Collected data

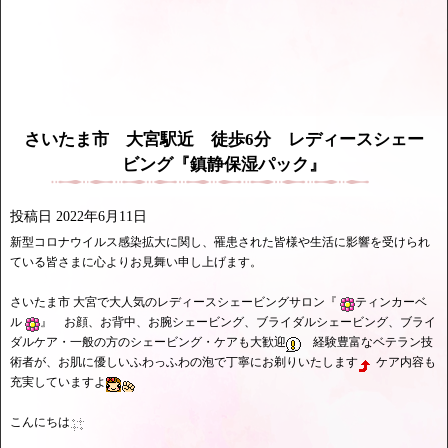
さいたま市 大宮駅近 徒歩6分 レディースシェー
ビング『鎮静保湿パック』
投稿日
2022年6月11日
新型コロナウイルス感染拡大に関し、罹患された皆様や生活に影響を受けられ
ている皆さまに心よりお見舞い申し上げます。
さいたま市 大宮で大人気のレディースシェービングサロン『
ティンカーベ
ル
』 お顔、お背中、お腕シェービング、ブライダルシェービング、ブライ
ダルケア・一般の方のシェービング・ケアも大歓迎
経験豊富なベテラン技
術者が、お肌に優しいふわっふわの泡で丁寧にお剃りいたします
ケア内容も
充実していますよ
こんにちは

Required action — Would you transcribe all of the data exactly, apart from its pictures?

Written solution —
さいたま市 大宮駅近 徒歩6分 レディースシェー
ビング『鎮静保湿パック』
投稿日
2022年6月11日
新型コロナウイルス感染拡大に関し、罹患された皆様や生活に影響を受けられ
ている皆さまに心よりお見舞い申し上げます。
さいたま市 大宮で大人気のレディースシェービングサロン『
ティンカーベ
ル
』 お顔、お背中、お腕シェービング、ブライダルシェービング、ブライ
ダルケア・一般の方のシェービング・ケアも大歓迎
経験豊富なベテラン技
術者が、お肌に優しいふわっふわの泡で丁寧にお剃りいたします
ケア内容も
充実していますよ
こんにちは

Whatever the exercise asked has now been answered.